When a `glusterfind pre` invocation fails due to unrecoverable errors, `glusterfind` doesn't terminate, it just prints some more weird errors and then hangs:

    [root@node-1:~]# glusterfind pre --no-encode --regenerate-outfile cdn-rsync-myvol myvol /tmp/cdn-rsync-myvol.outfile
    10.0.0.2 - pre failed; stdout (including remote stderr):
    Connection to 10.0.0.2 closed.

    stderr:
    Fail to create dir /var/var/lib/misc/glusterfsd/glusterfind/cdn-rsync-myvol/myvol/20171231-013544-927166-Nl7zE1/eef7fa430d9ab60e74ec72b66629f783f9fb37fa: [Errno 28] No space left on device: '/var/var/lib/misc/glusterfsd/glusterfind/cdn-rsync-myvol/myvol/20171231-013544-927166-Nl7zE1'


    10.0.0.3 - pre failed; stdout (including remote stderr):
    Connection to 10.0.0.3 closed.

    stderr:
    /data/glusterfs/myvol/brick1/brick Error during Changelog Crawl: [Errno 22] Invalid argument


In this case, there is "No space left on device" on the remote side, and another very unhelpful error ("Invalid argument" without further info); nevertheless `glusterfind` does not terminate right then; it continues a bit more until the next error:

    10.0.0.1 - pre failed; stdout (including remote stderr):
    /data/glusterfs/myvol-production/brick1/brick Error during Changelog Crawl: [Errno 22] Invalid argument

    stderr:

Comment 1 nh2 2017-12-31 01:49:17 UTC

`glusterfind`, when it hangs, also seems to ignore Ctrl+C, only an explicit `kill $(pidof glusterfind)` shuts it down.

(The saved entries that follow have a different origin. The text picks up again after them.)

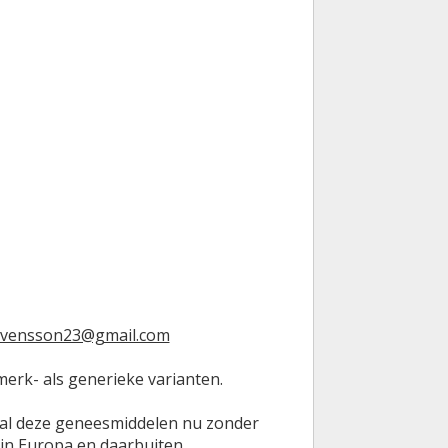
evensson23@gmail.com
erk- als generieke varianten.
jn al deze geneesmiddelen nu zonder
 in Europa en daarbuiten.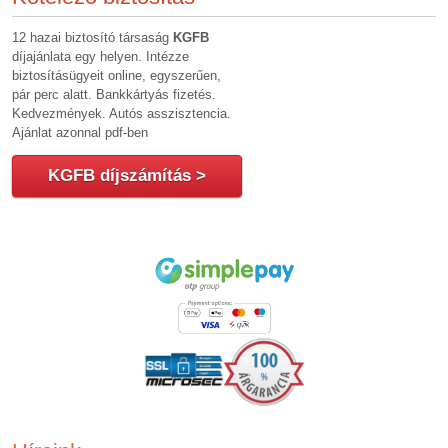
12 hazai biztosító társaság
KGFB
díjajánlata egy helyen. Intézze
biztosításügyeit online, egyszerűen,
pár perc alatt. Bankkártyás fizetés.
Kedvezmények. Autós asszisztencia.
Ajánlat azonnal pdf-ben
KGFB díjszámítás >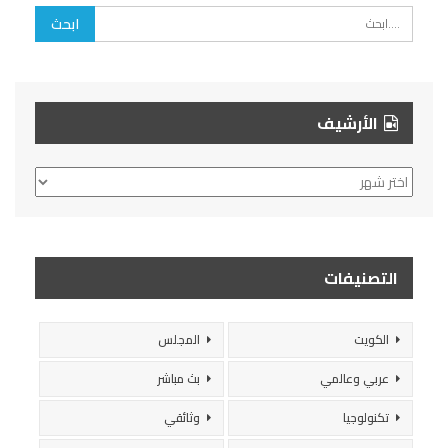
الأرشيف
الأرشيف
التصنيفات
الكويت
المجلس
عربي وعالمي
بث مباشر
تكنولوجيا
وثائقي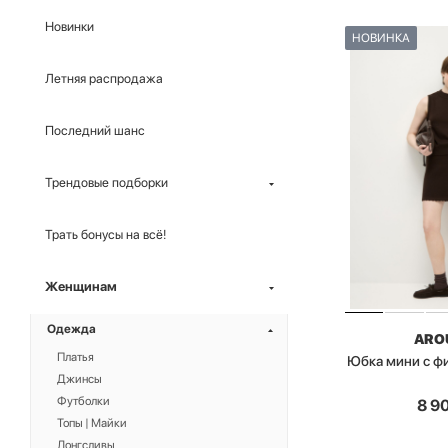
Новинки
НОВИНКА
Летняя распродажа
Последний шанс
Трендовые подборки
Трать бонусы на всё!
Женщинам
Одежда
ARO
Платья
Юбка мини с ф
Джинсы
Футболки
8 9
Топы | Майки
Лонгсливы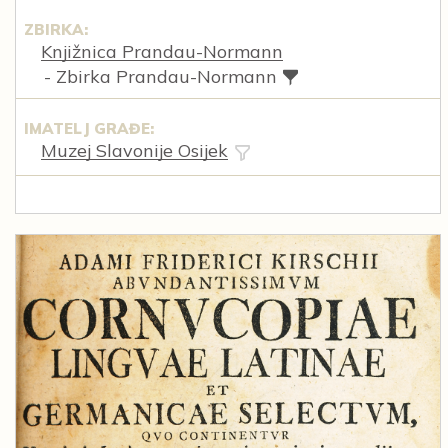
ZBIRKA:
Knjižnica Prandau-Normann
- Zbirka Prandau-Normann
IMATELJ GRAĐE:
Muzej Slavonije Osijek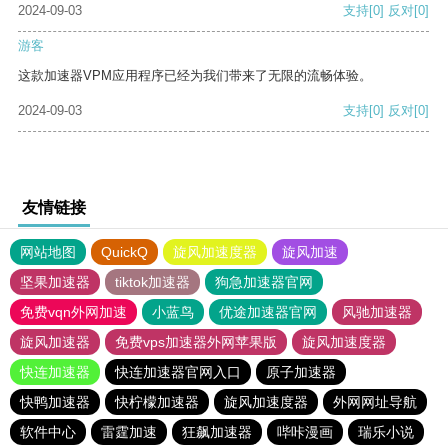
2024-09-03
支持
[0]
反对
[0]
游客
这款加速器VPM应用程序已经为我们带来了无限的流畅体验。
2024-09-03
支持
[0]
反对
[0]
友情链接
网站地图
QuickQ
旋风加速度器
旋风加速
坚果加速器
tiktok加速器
狗急加速器官网
免费vqn外网加速
小蓝鸟
优途加速器官网
风驰加速器
旋风加速器
免费vps加速器外网苹果版
旋风加速度器
快连加速器
快连加速器官网入口
原子加速器
快鸭加速器
快柠檬加速器
旋风加速度器
外网网址导航
软件中心
雷霆加速
狂飙加速器
哔咔漫画
瑞乐小说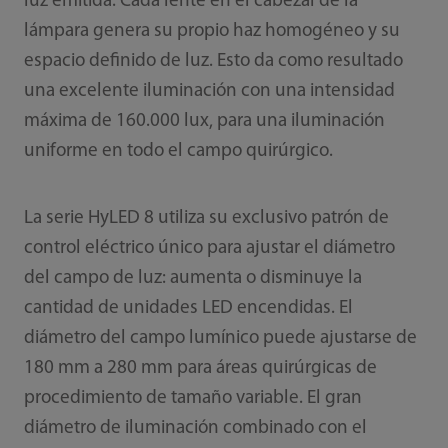
luz emitida. Cada lente en el cabezal de la
lámpara genera su propio haz homogéneo y su
espacio definido de luz. Esto da como resultado
una excelente iluminación con una intensidad
máxima de 160.000 lux, para una iluminación
uniforme en todo el campo quirúrgico.
La serie HyLED 8 utiliza su exclusivo patrón de
control eléctrico único para ajustar el diámetro
del campo de luz: aumenta o disminuye la
cantidad de unidades LED encendidas. El
diámetro del campo lumínico puede ajustarse de
180 mm a 280 mm para áreas quirúrgicas de
procedimiento de tamaño variable. El gran
diámetro de iluminación combinado con el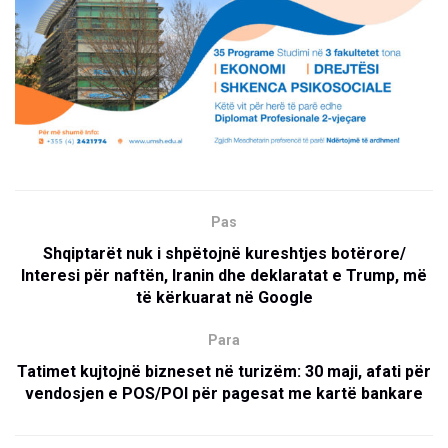
Pas
Shqiptarët nuk i shpëtojnë kureshtjes botërore/
Interesi për naftën, Iranin dhe deklaratat e Trump, më
të kërkuarat në Google
Para
Tatimet kujtojnë bizneset në turizëm: 30 maji, afati për
vendosjen e POS/POI për pagesat me kartë bankare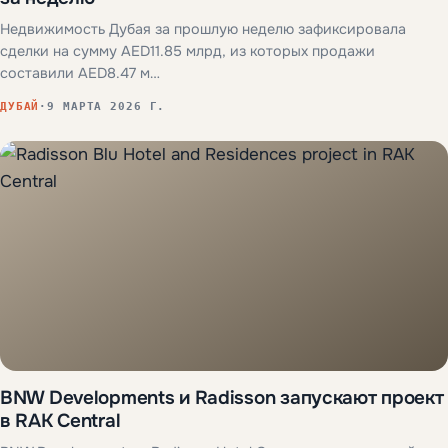
Недвижимость Дубая за прошлую неделю зафиксировала
сделки на сумму AED11.85 млрд, из которых продажи
составили AED8.47 м…
ДУБАЙ
·
9 МАРТА 2026 Г.
BNW Developments и Radisson запускают проект
в RAK Central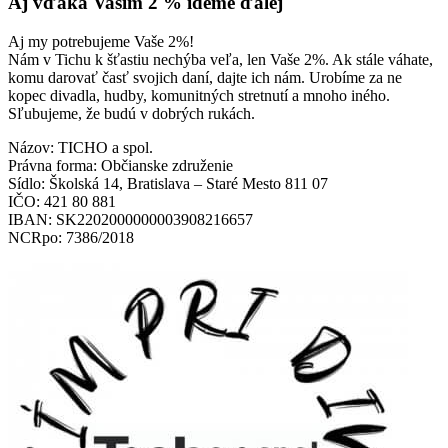
Aj vďaka Vašim 2 % ideme ďalej
Aj my potrebujeme Vaše 2%!
Nám v Tichu k šťastiu nechýba veľa, len Vaše 2%. Ak stále váhate,
komu darovať časť svojich daní, dajte ich nám. Urobíme za ne
kopec divadla, hudby, komunitných stretnutí a mnoho iného.
Sľubujeme, že budú v dobrých rukách.
Názov: TICHO a spol.
Právna forma: Občianske združenie
Sídlo: Školská 14, Bratislava – Staré Mesto 811 07
IČO: 421 80 881
IBAN: SK2202000000003908216657
NCRpo: 7386/2018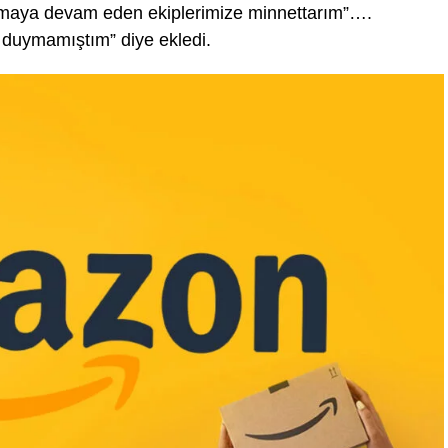
ynamaya devam eden ekiplerimize minnettarım”….
r duymamıştım” diye ekledi.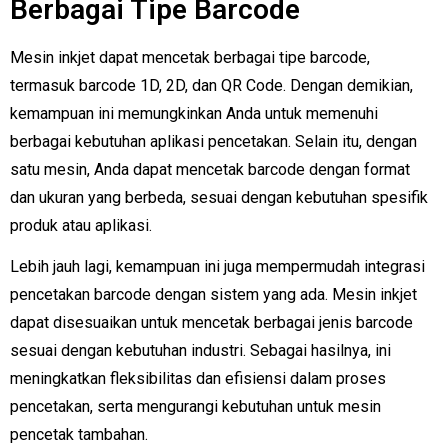
Berbagai Tipe Barcode
Mesin inkjet dapat mencetak berbagai tipe barcode,
termasuk barcode 1D, 2D, dan QR Code. Dengan demikian,
kemampuan ini memungkinkan Anda untuk memenuhi
berbagai kebutuhan aplikasi pencetakan. Selain itu, dengan
satu mesin, Anda dapat mencetak barcode dengan format
dan ukuran yang berbeda, sesuai dengan kebutuhan spesifik
produk atau aplikasi.
Lebih jauh lagi, kemampuan ini juga mempermudah integrasi
pencetakan barcode dengan sistem yang ada. Mesin inkjet
dapat disesuaikan untuk mencetak berbagai jenis barcode
sesuai dengan kebutuhan industri. Sebagai hasilnya, ini
meningkatkan fleksibilitas dan efisiensi dalam proses
pencetakan, serta mengurangi kebutuhan untuk mesin
pencetak tambahan.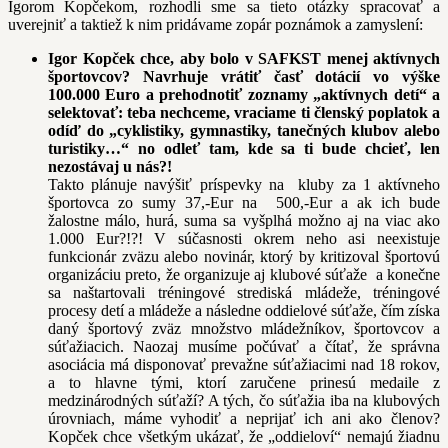
Igorom Kopčekom, rozhodli sme sa tieto otázky spracovať a
uverejniť a taktiež k nim pridávame zopár poznámok a zamyslení:
Igor Kopček chce, aby bolo v SAFKST menej aktívnych
športovcov? Navrhuje vrátiť časť dotácií vo výške
100.000 Euro a prehodnotiť zoznamy „aktívnych detí“ a
selektovať: teba nechceme, vraciame ti členský poplatok a
odíď do „cyklistiky, gymnastiky, tanečných klubov alebo
turistiky…“ no odleť tam, kde sa ti bude chcieť, len
nezostávaj u nás?!
Takto plánuje navýšiť príspevky na kluby za 1 aktívneho
športovca zo sumy 37,-Eur na 500,-Eur a ak ich bude
žalostne málo, hurá, suma sa vyšplhá možno aj na viac ako
1.000 Eur?!?! V súčasnosti okrem neho asi neexistuje
funkcionár zväzu alebo novinár, ktorý by kritizoval športovú
organizáciu preto, že organizuje aj klubové súťaže a konečne
sa naštartovali tréningové strediská mládeže, tréningové
procesy detí a mládeže a následne oddielové súťaže, čím získa
daný športový zväz množstvo mládežníkov, športovcov a
súťažiacich. Naozaj musíme počúvať a čítať, že správna
asociácia má disponovať prevažne súťažiacimi nad 18 rokov,
a to hlavne tými, ktorí zaručene prinesú medaile z
medzinárodných súťaží? A tých, čo súťažia iba na klubových
úrovniach, máme vyhodiť a neprijať ich ani ako členov?
Kopček chce všetkým ukázať, že „oddieloví“ nemajú žiadnu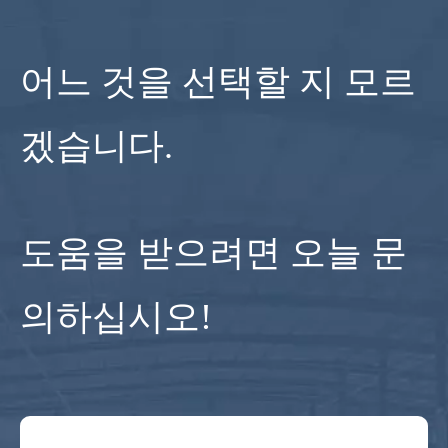
어느 것을 선택할 지 모르
겠습니다.
도움을 받으려면 오늘 문
의하십시오!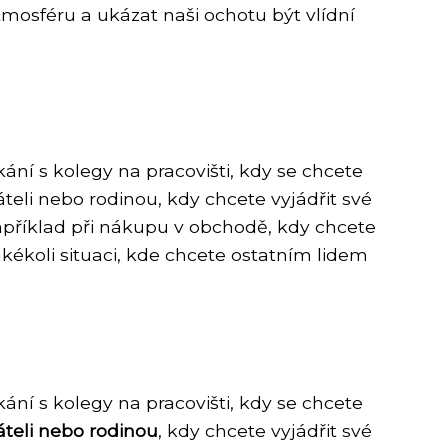
tmosféru a ukázat naši ochotu být vlídní
kání s kolegy na pracovišti, kdy se chcete
teli nebo rodinou, kdy chcete vyjádřit své
například při nákupu v obchodě, kdy chcete
akékoli situaci, kde chcete ostatním lidem
kání s kolegy na pracovišti, kdy se chcete
áteli nebo rodinou
, kdy chcete vyjádřit své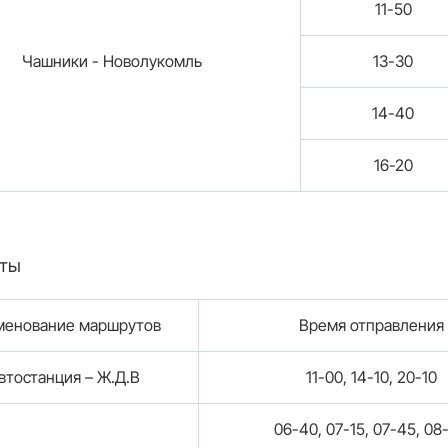
11-50
Чашники - Новолукомль
13-30
14-40
16-20
уты
менование маршрутов
Время отправления
втостанция – Ж.Д.В
11-00, 14-10, 20-10
06-40, 07-15, 07-45, 08-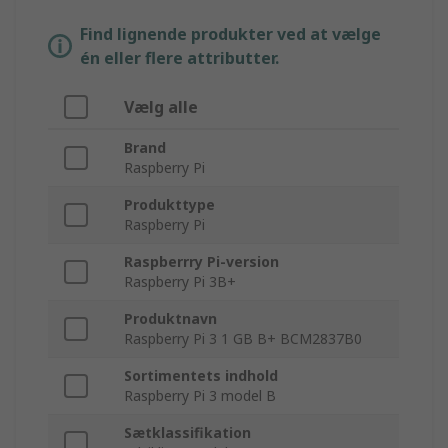
Find lignende produkter ved at vælge
én eller flere attributter.
Vælg alle
Brand
Raspberry Pi
Produkttype
Raspberry Pi
Raspberrry Pi-version
Raspberry Pi 3B+
Produktnavn
Raspberry Pi 3 1 GB B+ BCM2837B0
Sortimentets indhold
Raspberry Pi 3 model B
Sætklassifikation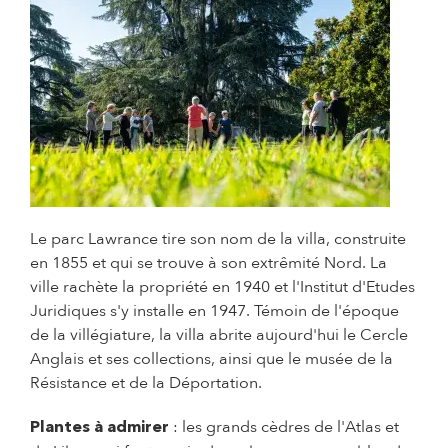
© Pierre-Antoine Lalaude - Ville de Pau
Le parc Lawrance tire son nom de la villa, construite
en 1855 et qui se trouve à son extrêmité Nord. La
ville rachète la propriété en 1940 et l'Institut d'Etudes
Juridiques s'y installe en 1947. Témoin de l'époque
de la villégiature, la villa abrite aujourd'hui le Cercle
Anglais et ses collections, ainsi que le musée de la
Résistance et de la Déportation.
: les grands cèdres de l'Atlas et
Plantes à admirer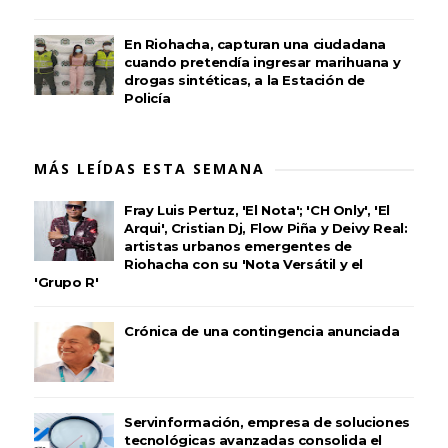
En Riohacha, capturan una ciudadana
cuando pretendía ingresar marihuana y
drogas sintéticas, a la Estación de
Policía
MÁS LEÍDAS ESTA SEMANA
Fray Luis Pertuz, 'El Nota'; 'CH Only', 'El
Arqui', Cristian Dj, Flow Piña y Deivy Real:
artistas urbanos emergentes de
Riohacha con su 'Nota Versátil y el
'Grupo R'
Crónica de una contingencia anunciada
Servinformación, empresa de soluciones
tecnológicas avanzadas consolida el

Comment 2 Sunny Kumar 2019-09-26 09:56:35 UTC

(In reply to nh2 from comment #0)
> Description of problem:
> 
> Gluster 3.12.3.
> 
> When a `glusterfind pre` invocation fails due to unrecoverable errors,
> `glusterfind` doesn't terminate, it just prints some more weird errors and
> then hangs:
> 
>     [root@node-1:~]# glusterfind pre --no-encode --regenerate-outfile
> cdn-rsync-myvol myvol /tmp/cdn-rsync-myvol.outfile
>     10.0.0.2 - pre failed; stdout (including remote stderr):
>     Connection to 10.0.0.2 closed.
> 
>     stderr:
>     Fail to create dir
> /var/var/lib/misc/glusterfsd/glusterfind/cdn-rsync-myvol/myvol/20171231-
> 013544-927166-Nl7zE1/eef7fa430d9ab60e74ec72b66629f783f9fb37fa: [Errno 28] No
> space left on device:
> '/var/var/lib/misc/glusterfsd/glusterfind/cdn-rsync-myvol/myvol/20171231-
> 013544-927166-Nl7zE1'
> 
> 
>     10.0.0.3 - pre failed; stdout (including remote stderr):
>     Connection to 10.0.0.3 closed.
> 
>     stderr:
>     /data/glusterfs/myvol/brick1/brick Error during Changelog Crawl: [Errno
> 22] Invalid argument
> 
Do you find the error for same dir or every time dir is different.
 
> 
> In this case, there is "No space left on device" on the remote side, and
> another very unhelpful error ("Invalid argument" without further info);
> nevertheless `glusterfind` does not terminate right then; it continues a bit
> more until the next error:
> 
>     10.0.0.1 - pre failed; stdout (including remote stderr):
>     /data/glusterfs/myvol-production/brick1/brick Error during Changelog
> Crawl: [Errno 22] Invalid argument
> 
>     stderr:

Do you still seeing this in recent reslease?

Comment 3 Sunny Kumar 2019-11-11 12:40:07 UTC

Closing this bug as I am seeing this on latest release.

Comment 4 nh2 2019-11-11 13:02:29 UTC

I cannot easily answer this question as my deployment switched to Ceph.

Did you mean "I am NOT seeing this on latest release"?